Will you tell Liam Doran that or shall I?
 

SeanieFitz

Well-known member
Joined
Sep 13, 2010
Messages
12,225
Unfortunately this is what happens when front line services are slashed in order to keep management and bureaucracy going...

There's very simple answers to all of this...

Compulsory redundancies when and where they are needed would go a long way to avoiding this... as opposed to the early retirement and voluntary redundancy bullsh!t that has been indulged until now... All this has resulted in is the loss of the best (who have prospects elsewhere) and those with the most experience...

Or we could all pay even more taxes and charges... which is probably what will happen... because neither the government nor the people have the balls to stand up to vested interests in all sectors and including the state sector...
you sound like James "Beardy" Reilly, he said the same thing at the FG Ard Fheis preceding the GE, much to the delight of the sweaty, red faced, well fed party faithful. He promised compulsory redundancies if elected...............

The HSE employs over 100,000 people, 67,000 directly with the remainder employed by agencies funded by the HSE and there has been a reduction of 22,300+ WTE (whole time equivalents) over the past few years.

How many would you suggest should go under, how did you put it Compulsory redundancies when and where they are needed would go a long way to avoiding this... as opposed to the early retirement and voluntary redundancy bullsh!t that has been indulged until now
 

SeanieFitz

Well-known member
Joined
Sep 13, 2010
Messages
12,225
Slash pay in the HSE by 20% and use the money to increase services.

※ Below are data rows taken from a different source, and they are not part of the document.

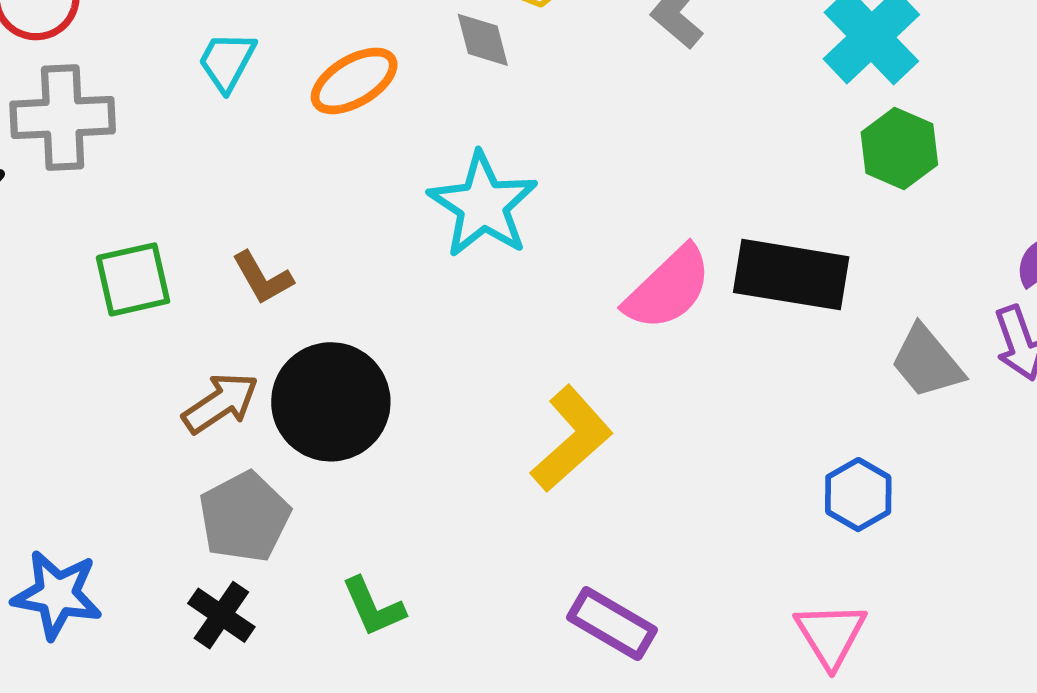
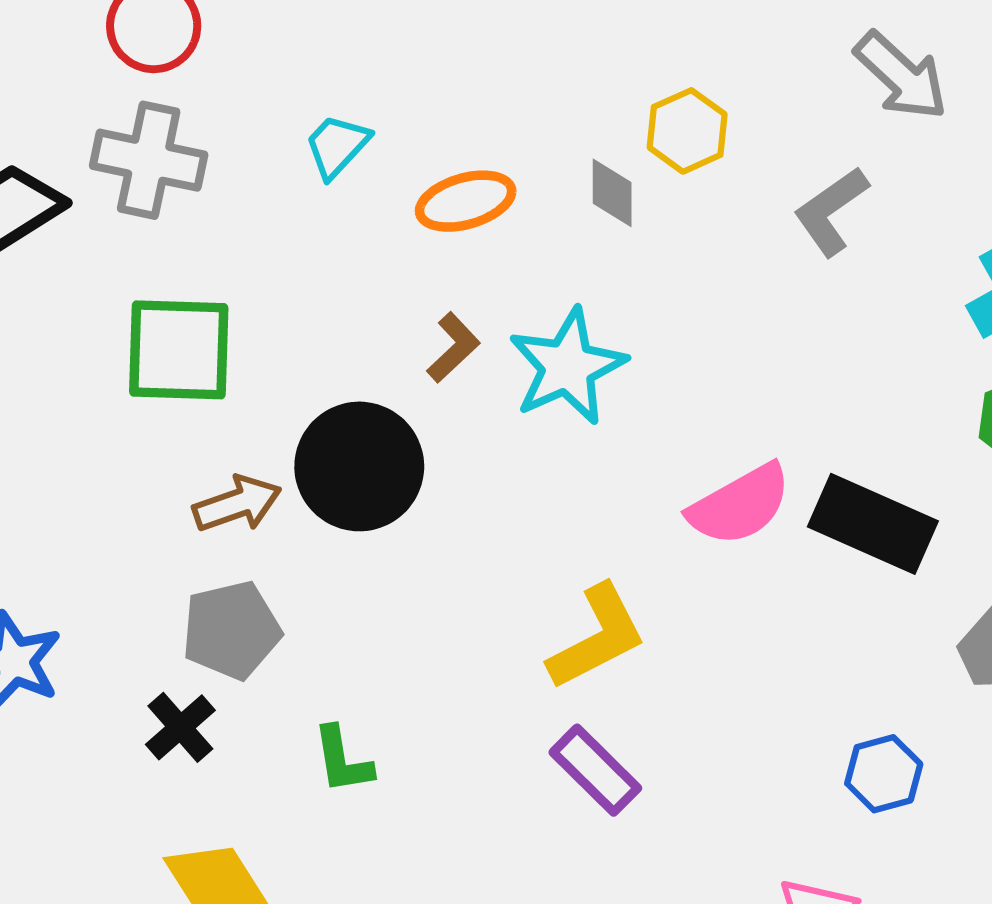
brown L-shape: (262, 278) -> (453, 348), moved, turned -118
green square: (133, 279) -> (179, 350), size x1.4
black circle: (331, 402) -> (359, 466), moved
purple rectangle: (612, 624) -> (595, 770), moved

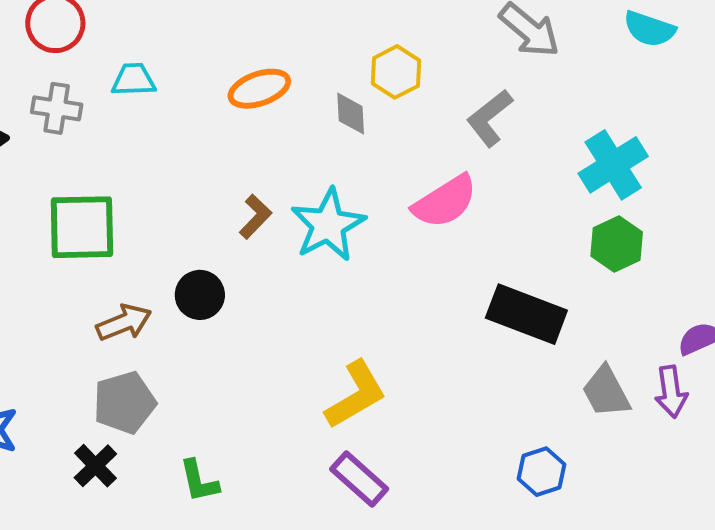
cyan trapezoid: (337, 146) -> (134, 80), moved, turned 48
gray cross: (149, 160) -> (57, 108), size x0.7
orange ellipse: (466, 201) -> (259, 89), moved
black circle: (359, 466) -> (200, 295), size x0.6
pink semicircle: (740, 505) -> (445, 202), moved

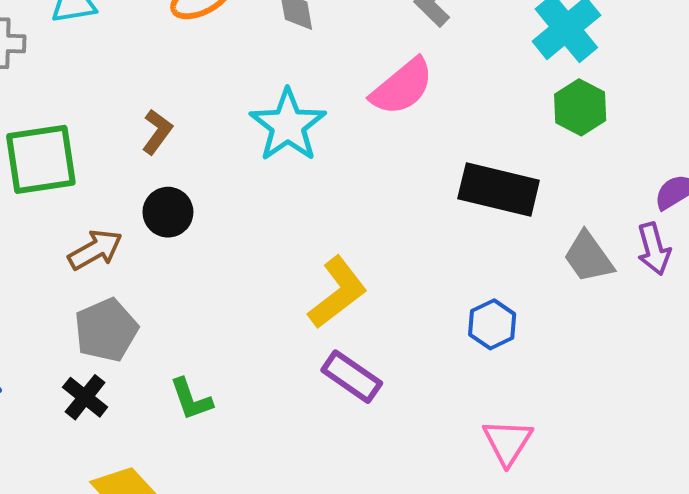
brown L-shape: (255, 217) -> (157, 132), moved
blue hexagon: (541, 472) -> (492, 324), moved

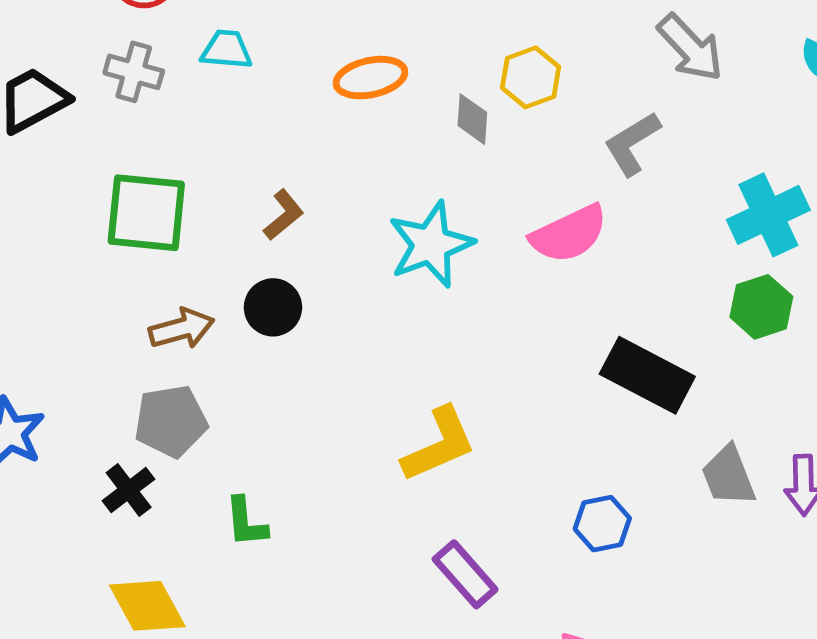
purple rectangle: (352, 377) -> (465, 574), moved

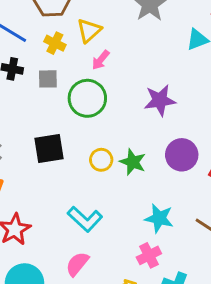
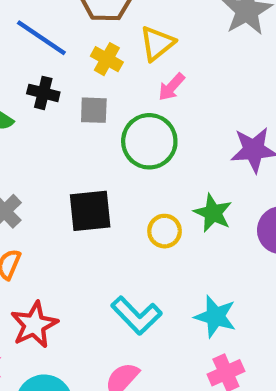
green star: (133, 162) -> (213, 213), moved
cyan star: (159, 218) -> (215, 317), moved

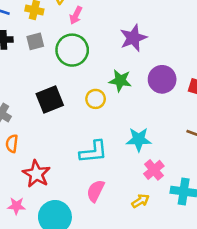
cyan L-shape: (136, 315) -> (93, 152), turned -36

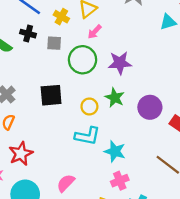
purple star: (133, 38) -> (120, 63), moved
cyan L-shape: (93, 152) -> (87, 136), moved

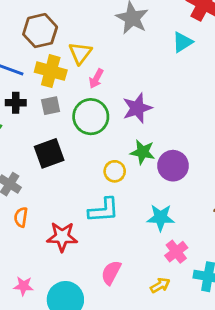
yellow cross: (61, 17) -> (51, 71), size x1.5
black square: (51, 95) -> (49, 153), moved
purple circle: (150, 107) -> (173, 166), moved
cyan L-shape: (87, 136) -> (104, 210), moved
red star: (21, 154) -> (62, 237), moved, turned -30

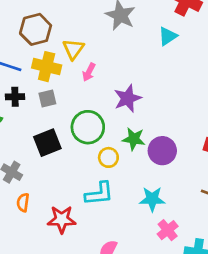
green circle: (91, 117) -> (88, 127), moved

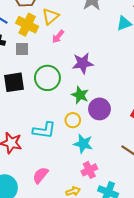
yellow circle: (108, 157) -> (73, 120), moved

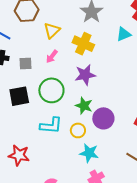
yellow cross: (27, 25) -> (83, 44), moved
pink arrow: (58, 37) -> (52, 56), moved
cyan L-shape: (44, 130) -> (51, 125), moved

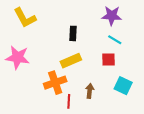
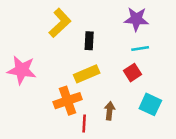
yellow L-shape: (25, 18) -> (60, 23), moved, turned -105
cyan line: (115, 40) -> (140, 48), turned -40
red square: (108, 60) -> (132, 73), turned -32

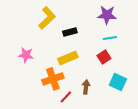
black rectangle: (89, 41) -> (70, 32), turned 72
pink star: (22, 70) -> (26, 55), moved, size x0.7
red line: (84, 124) -> (66, 97), turned 40

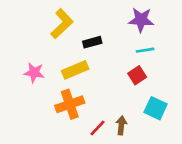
yellow rectangle: (68, 58) -> (75, 70), moved
brown arrow: (86, 87) -> (121, 125), moved
red line: (66, 97) -> (97, 128), moved

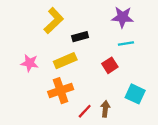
red square: (137, 75) -> (110, 65), moved

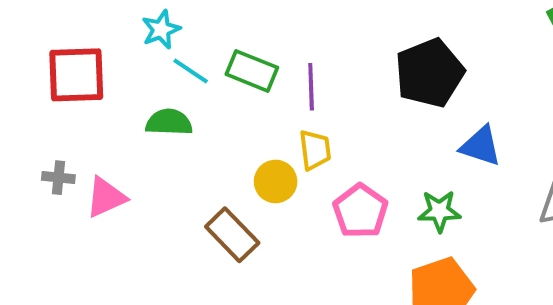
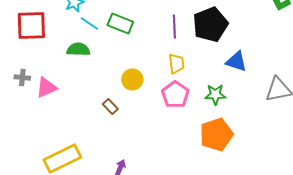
purple line: (311, 87) -> (174, 26), moved
yellow trapezoid: (315, 150) -> (176, 64), moved
brown rectangle: (232, 235) -> (110, 106), size x0.6

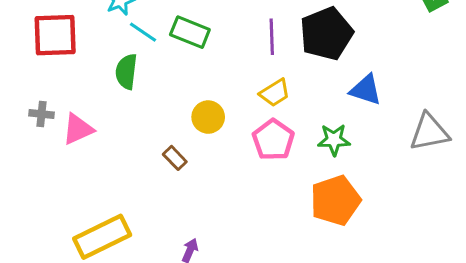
green semicircle: (78, 50) -> (126, 72), turned -85
yellow trapezoid: (176, 64) -> (275, 93), turned 65

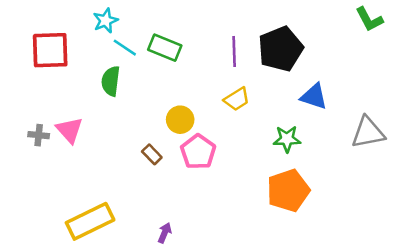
gray cross: (41, 114) -> (39, 135), moved
pink triangle: (78, 129) -> (69, 130), turned -48
pink pentagon: (273, 140) -> (198, 152), moved

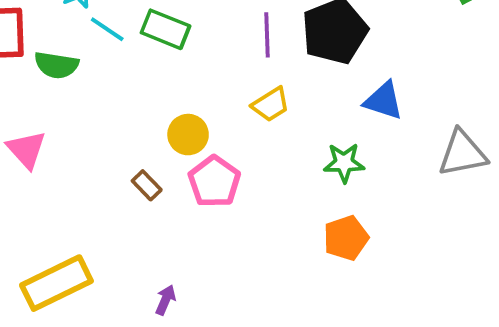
green semicircle: (111, 81) -> (56, 65), moved, turned -88
orange pentagon: (288, 190) -> (346, 238), size x0.7

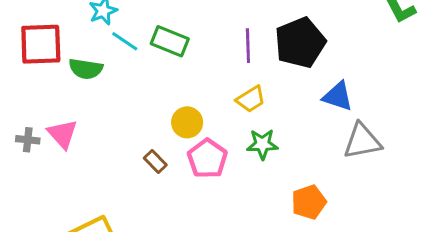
gray triangle: (462, 153) -> (362, 141), moved
green star: (344, 163) -> (262, 144), moved

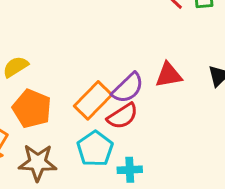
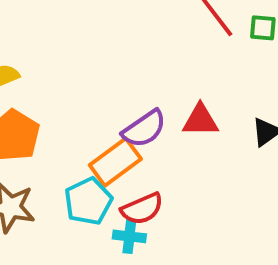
orange rectangle: (93, 100) -> (115, 162), moved
red semicircle: (122, 116) -> (142, 209), moved

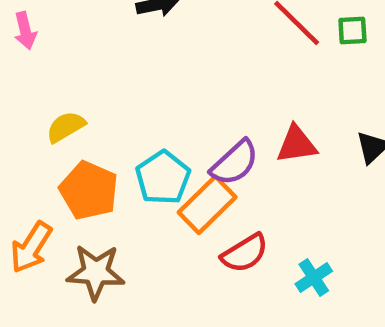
cyan pentagon: (88, 201) -> (163, 178), moved
cyan cross: (129, 236) -> (314, 277), moved, turned -32

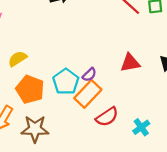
purple semicircle: (235, 163) -> (89, 75), moved, size x0.6

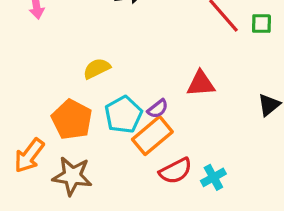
yellow semicircle: (17, 59) -> (97, 68), moved
red triangle: (130, 63) -> (201, 84), moved
cyan cross: (141, 127) -> (213, 177), moved

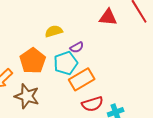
red triangle: (201, 84) -> (108, 17), moved
purple semicircle: (158, 109) -> (77, 47), moved

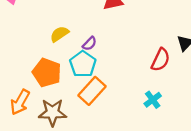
orange rectangle: (82, 79) -> (92, 91), moved
red semicircle: (92, 104) -> (161, 60), moved, turned -30

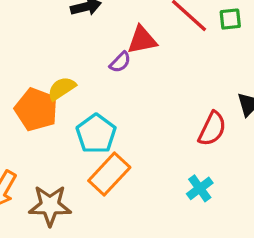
purple semicircle: (90, 44) -> (120, 62), moved
orange pentagon: (47, 73) -> (36, 109), moved

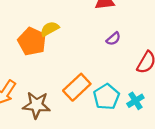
purple semicircle: (120, 62) -> (113, 39), moved
cyan pentagon: (96, 134) -> (106, 97), moved

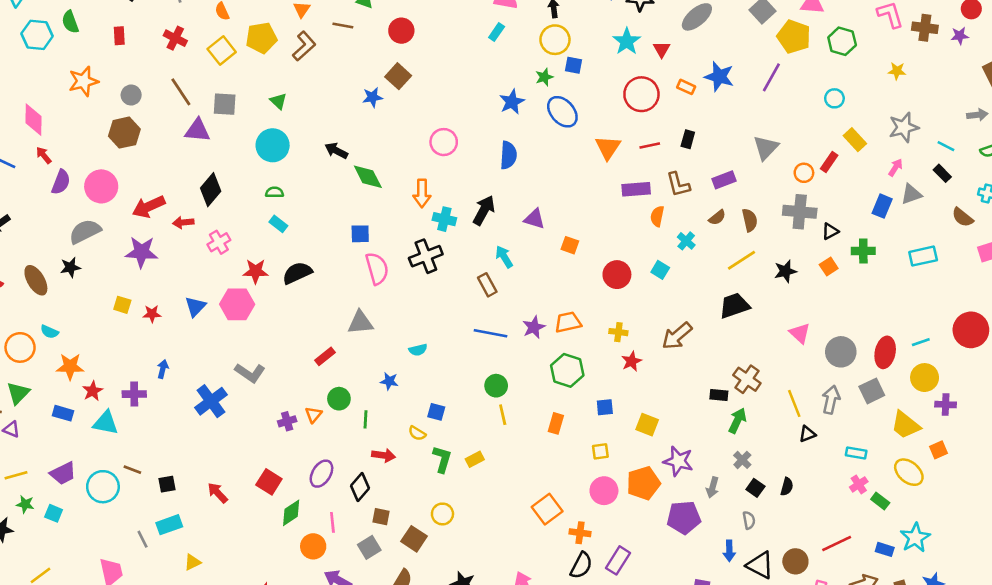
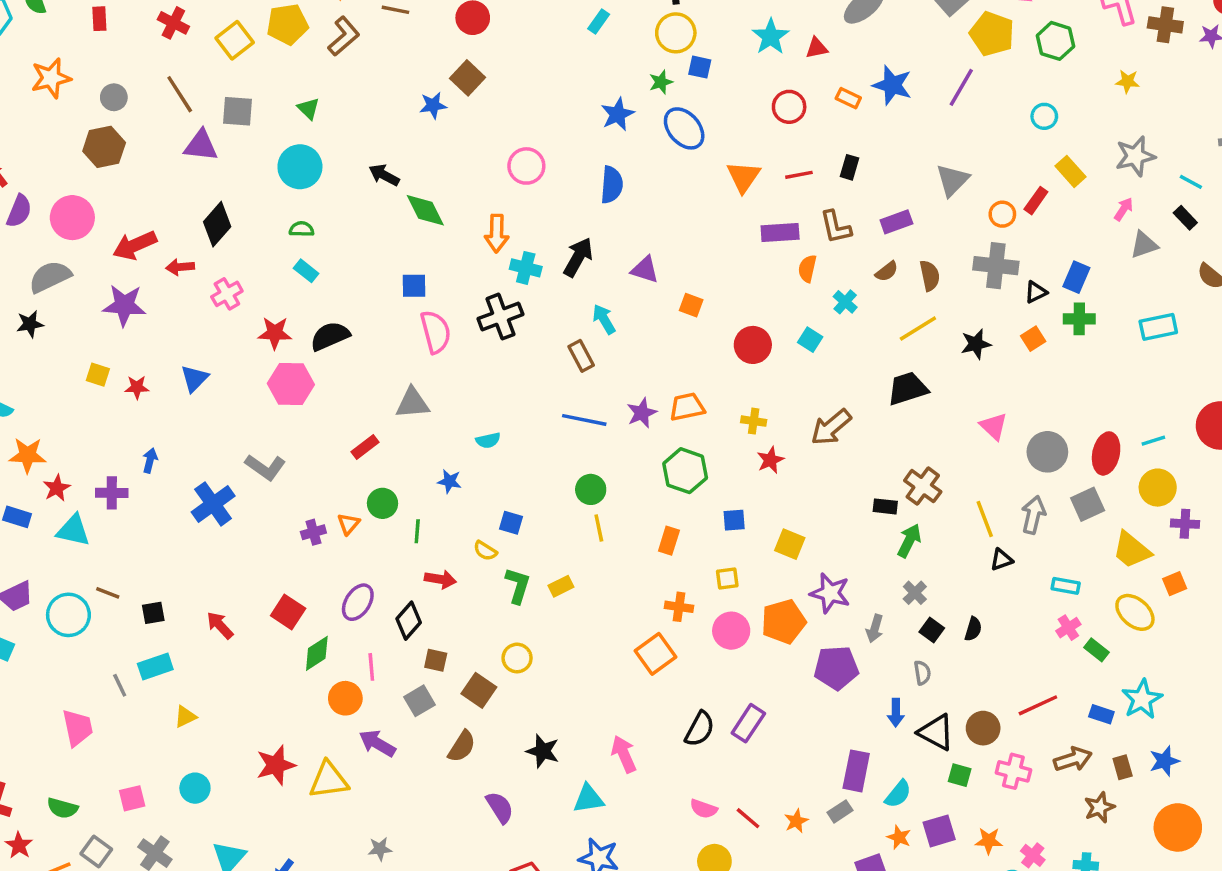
red triangle: (662, 49) -> (817, 48), turned 48
red circle: (641, 94) -> (789, 107), size x0.7
blue rectangle: (882, 206) -> (1076, 277), moved
pink hexagon: (237, 304) -> (291, 384), moved
orange cross: (580, 533) -> (679, 607), moved

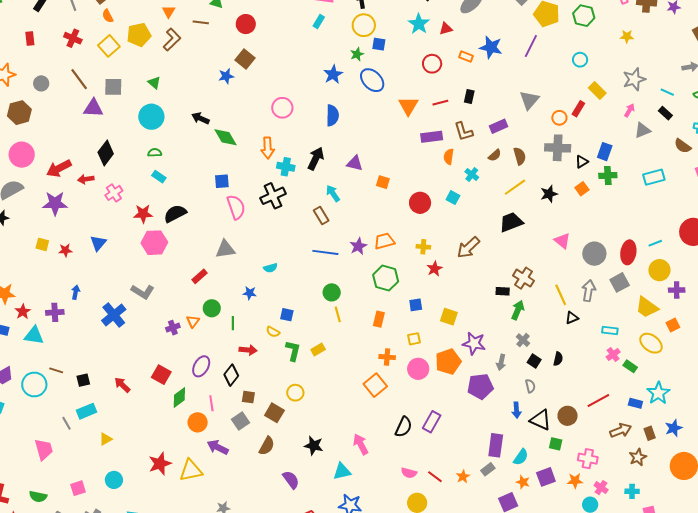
brown hexagon: (104, 147) -> (19, 113), moved
pink cross: (1013, 771) -> (588, 459), moved

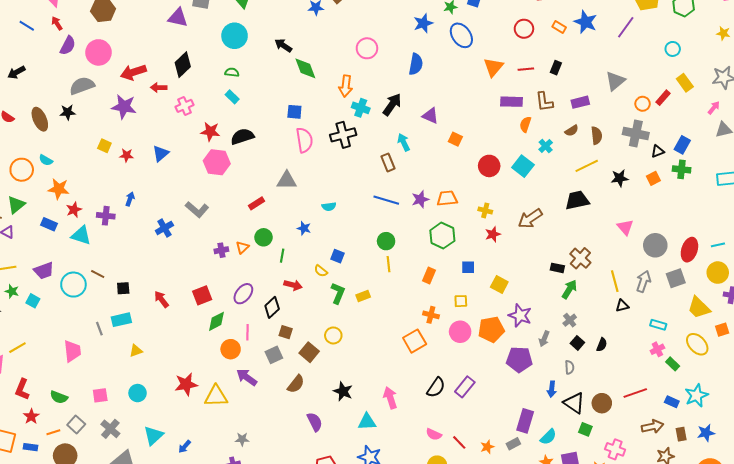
cyan square: (453, 198) -> (523, 166), size x1.5
blue cross: (114, 315) -> (164, 228), size x0.7
red square: (161, 375) -> (202, 295), turned 30

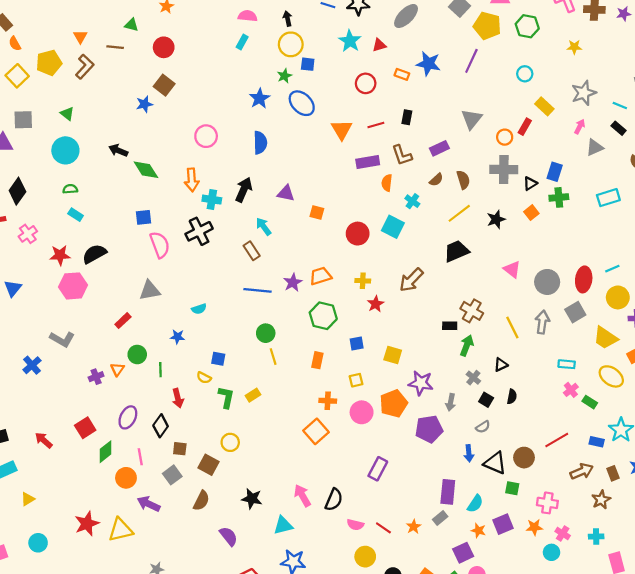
red arrow: (293, 285) -> (178, 398), turned 72
black triangle: (622, 306) -> (501, 365), moved
gray semicircle: (569, 367) -> (483, 427), turned 72
black semicircle: (436, 387) -> (334, 500), moved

The HSE is there for the benefit of patients and ill people not employees.
The employees are an essential, integral and vital part of the HSE
 

freewillie

Well-known member
Joined
Feb 3, 2013
Messages
7,491
Don't forget the unions either...

They've a lot to answer for too... for the part they've played in all of this...
If you had your blueshirt way nurses would be getting minimum wage while your specialist pals and Law Library cronies would cream it.